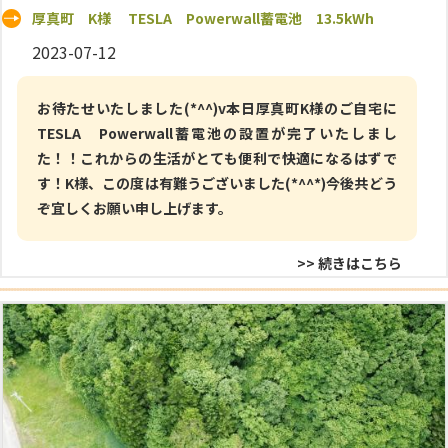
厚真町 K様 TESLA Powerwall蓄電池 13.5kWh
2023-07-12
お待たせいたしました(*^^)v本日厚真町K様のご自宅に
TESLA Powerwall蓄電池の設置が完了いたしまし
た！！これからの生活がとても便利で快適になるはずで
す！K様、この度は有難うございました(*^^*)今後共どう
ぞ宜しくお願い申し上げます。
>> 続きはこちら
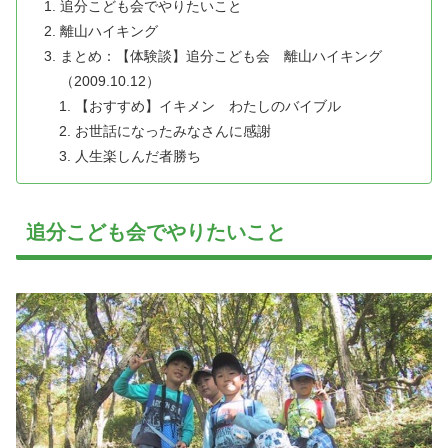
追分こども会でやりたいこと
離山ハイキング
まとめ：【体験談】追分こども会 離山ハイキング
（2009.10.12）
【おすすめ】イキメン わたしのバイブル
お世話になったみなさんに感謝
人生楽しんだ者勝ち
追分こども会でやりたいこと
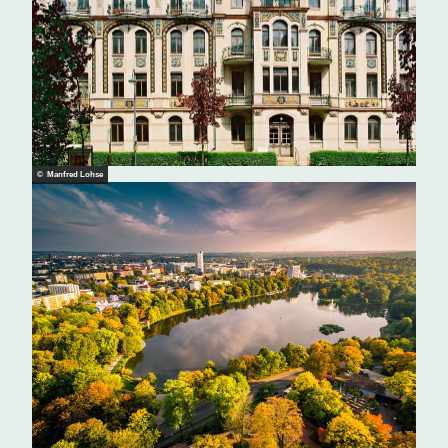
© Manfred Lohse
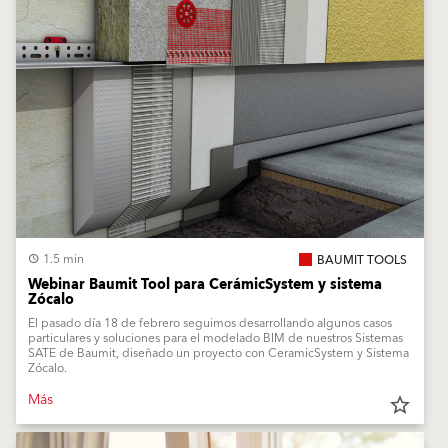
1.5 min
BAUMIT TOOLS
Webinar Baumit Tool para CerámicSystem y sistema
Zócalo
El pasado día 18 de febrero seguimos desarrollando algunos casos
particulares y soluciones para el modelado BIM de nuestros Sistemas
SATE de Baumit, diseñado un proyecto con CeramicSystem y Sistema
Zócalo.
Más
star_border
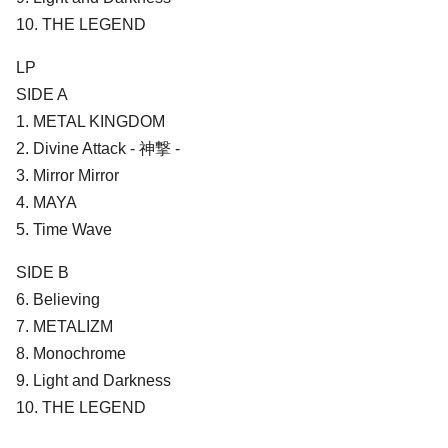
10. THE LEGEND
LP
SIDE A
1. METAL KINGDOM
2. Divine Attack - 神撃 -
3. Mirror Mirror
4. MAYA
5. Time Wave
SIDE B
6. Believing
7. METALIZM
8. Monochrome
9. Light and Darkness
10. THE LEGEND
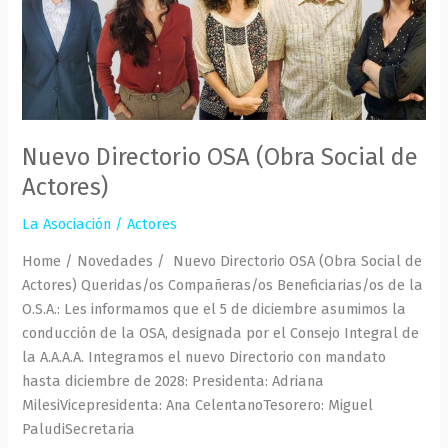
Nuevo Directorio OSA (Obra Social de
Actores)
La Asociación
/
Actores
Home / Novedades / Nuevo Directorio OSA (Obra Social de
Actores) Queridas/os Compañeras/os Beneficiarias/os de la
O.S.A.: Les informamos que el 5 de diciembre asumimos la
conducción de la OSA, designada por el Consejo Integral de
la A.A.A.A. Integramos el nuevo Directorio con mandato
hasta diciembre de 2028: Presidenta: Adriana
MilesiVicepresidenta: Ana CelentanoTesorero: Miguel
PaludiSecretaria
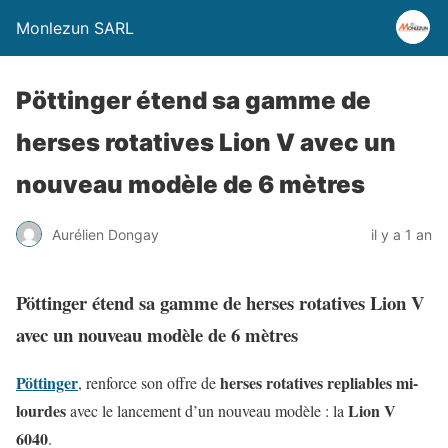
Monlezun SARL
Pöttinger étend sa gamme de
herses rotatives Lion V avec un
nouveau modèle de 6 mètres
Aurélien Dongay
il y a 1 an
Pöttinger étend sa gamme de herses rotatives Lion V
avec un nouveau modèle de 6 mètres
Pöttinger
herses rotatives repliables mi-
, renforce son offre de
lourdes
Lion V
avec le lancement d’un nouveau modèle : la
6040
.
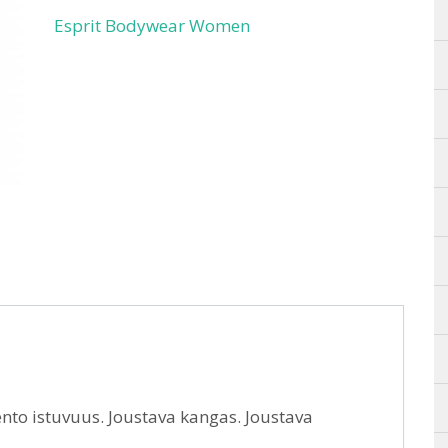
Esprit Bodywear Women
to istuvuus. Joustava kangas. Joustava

──────────

WORK TO COMPLETE: Leaving out the pictures, reproduce the whole listing above exactly.

WRITTEN RESPONSE:
厚真町 K様 TESLA Powerwall蓄電池 13.5kWh
2023-07-12
お待たせいたしました(*^^)v本日厚真町K様のご自宅に
TESLA Powerwall蓄電池の設置が完了いたしまし
た！！これからの生活がとても便利で快適になるはずで
す！K様、この度は有難うございました(*^^*)今後共どう
ぞ宜しくお願い申し上げます。
>> 続きはこちら
追分こども会でやりたいこと
離山ハイキング
まとめ：【体験談】追分こども会 離山ハイキング
（2009.10.12）
【おすすめ】イキメン わたしのバイブル
お世話になったみなさんに感謝
人生楽しんだ者勝ち
追分こども会でやりたいこと
© Manfred Lohse
1.5 min
BAUMIT TOOLS
Webinar Baumit Tool para CerámicSystem y sistema
Zócalo
El pasado día 18 de febrero seguimos desarrollando algunos casos
particulares y soluciones para el modelado BIM de nuestros Sistemas
SATE de Baumit, diseñado un proyecto con CeramicSystem y Sistema
Zócalo.
Más
star_border
10. THE LEGEND
LP
SIDE A
1. METAL KINGDOM
2. Divine Attack - 神撃 -
3. Mirror Mirror
4. MAYA
5. Time Wave
SIDE B
6. Believing
7. METALIZM
8. Monochrome
9. Light and Darkness
10. THE LEGEND
Nuevo Directorio OSA (Obra Social de
Actores)
La Asociación
/
Actores
Home / Novedades / Nuevo Directorio OSA (Obra Social de
Actores) Queridas/os Compañeras/os Beneficiarias/os de la
O.S.A.: Les informamos que el 5 de diciembre asumimos la
conducción de la OSA, designada por el Consejo Integral de
la A.A.A.A. Integramos el nuevo Directorio con mandato
hasta diciembre de 2028: Presidenta: Adriana
MilesiVicepresidenta: Ana CelentanoTesorero: Miguel
PaludiSecretaria
Monlezun SARL
Pöttinger étend sa gamme de
herses rotatives Lion V avec un
nouveau modèle de 6 mètres
Aurélien Dongay
il y a 1 an
Pöttinger étend sa gamme de herses rotatives Lion V
avec un nouveau modèle de 6 mètres
Pöttinger
herses rotatives repliables mi-
, renforce son offre de
lourdes
Lion V
avec le lancement d’un nouveau modèle : la
6040
.
Esprit Bodywear Women
to istuvuus. Joustava kangas. Joustava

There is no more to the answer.